回文检测效率 [英] Palindrome detection efficiency

查看:123
本文介绍了回文检测效率的处理方法,对大家解决问题具有一定的参考价值,需要的朋友们下面随着小编来一起学习吧!

问题描述

我好奇的靠乔恩Limjap的采访事故并开始寻找有效的方法来做到回文检测。我查了回文高尔夫球的答案,在我看来,在答案是两种算法只,扭转了串并从尾部和头部检查。

I got curious by Jon Limjap's interview mishap and started to look for efficient ways to do palindrome detection. I checked the palindrome golf answers and it seems to me that in the answers are two algorithms only, reversing the string and checking from tail and head.

def palindrome_short(s):
    length = len(s)
    for i in xrange(0,length/2):
        if s[i] != s[(length-1)-i]: return False
    return True

def palindrome_reverse(s):
    return s == s[::-1]

我觉得这些方法都不在巨大的DNA序列精确的回文结构的检测中使用。我四处张望了一下,并没有发现什么超有效的方式,这可能是任何空闲的文章。

I think neither of these methods are used in the detection of exact palindromes in huge DNA sequences. I looked around a bit and didn't find any free article about what an ultra efficient way for this might be.

一个很好的方法可能是并行的第一个版本的分而治之的办法,分配一对字符数组1..N和长度-1-n..length-1给每个线程或处理器。

A good way might be parallelizing the first version in a divide-and-conquer approach, assigning a pair of char arrays 1..n and length-1-n..length-1 to each thread or processor.

什么将是一个更好的办法?

What would be a better way?

你知道有什么?

推荐答案

由于只有一个回文,你将不得不做,在O(N),是的。您可以通过拆分字符串如你所说的得到更多的效率具有多处理器。

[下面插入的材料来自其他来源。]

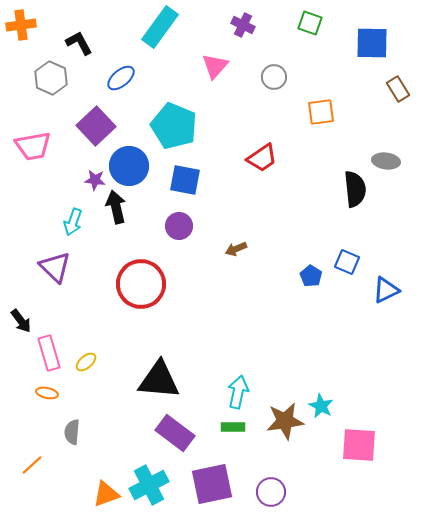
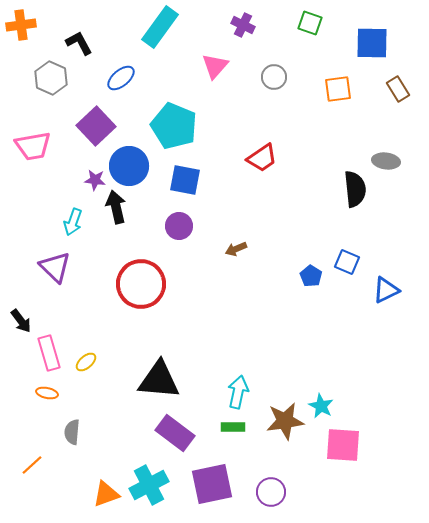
orange square at (321, 112): moved 17 px right, 23 px up
pink square at (359, 445): moved 16 px left
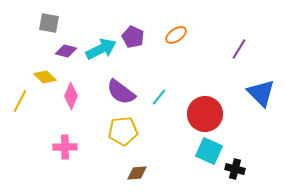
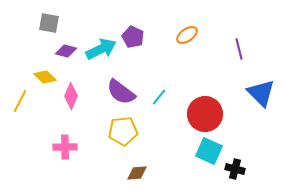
orange ellipse: moved 11 px right
purple line: rotated 45 degrees counterclockwise
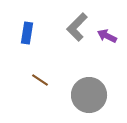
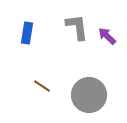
gray L-shape: rotated 128 degrees clockwise
purple arrow: rotated 18 degrees clockwise
brown line: moved 2 px right, 6 px down
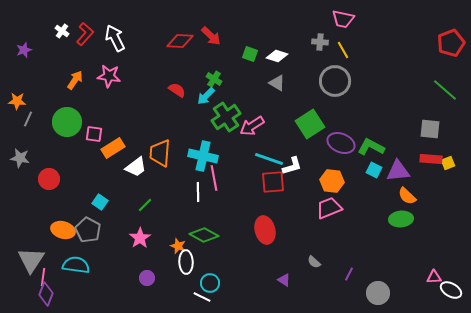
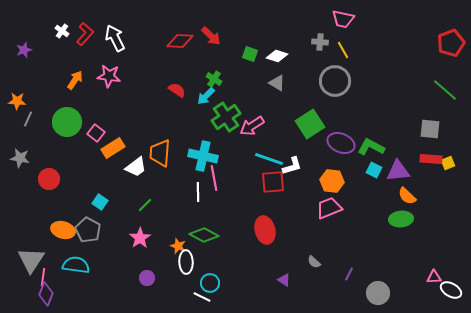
pink square at (94, 134): moved 2 px right, 1 px up; rotated 30 degrees clockwise
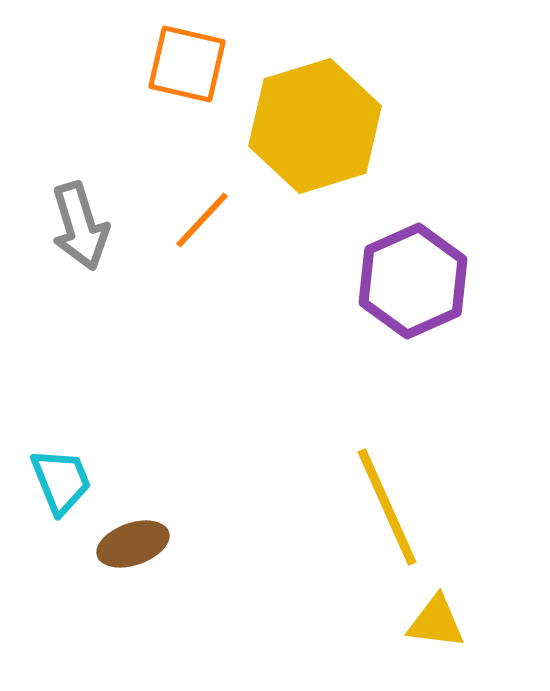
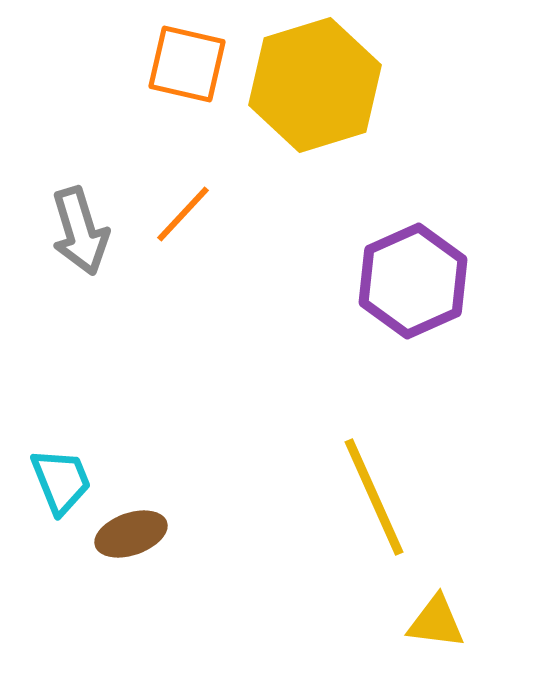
yellow hexagon: moved 41 px up
orange line: moved 19 px left, 6 px up
gray arrow: moved 5 px down
yellow line: moved 13 px left, 10 px up
brown ellipse: moved 2 px left, 10 px up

Given only one palindrome, you will have to do it in O(N), yes. You can get more efficiency with multi-processors by splitting the string as you said.

现在说你想要做精确的DNA匹配。这些字符串是成千上万个字符,而且他们都非常重复。这使我们有机会进行优化。

Now say you want to do exact DNA matching. These strings are thousands of characters long, and they are very repetitive. This gives us the opportunity to optimize.

假设你拆分1000字符长的串入5对100,100。在code将是这样的:

Say you split a 1000-char long string into 5 pairs of 100,100. The code will look like this:

isPal(w[0:100],w[-100:]) and isPail(w[101:200], w[-200:-100]) ...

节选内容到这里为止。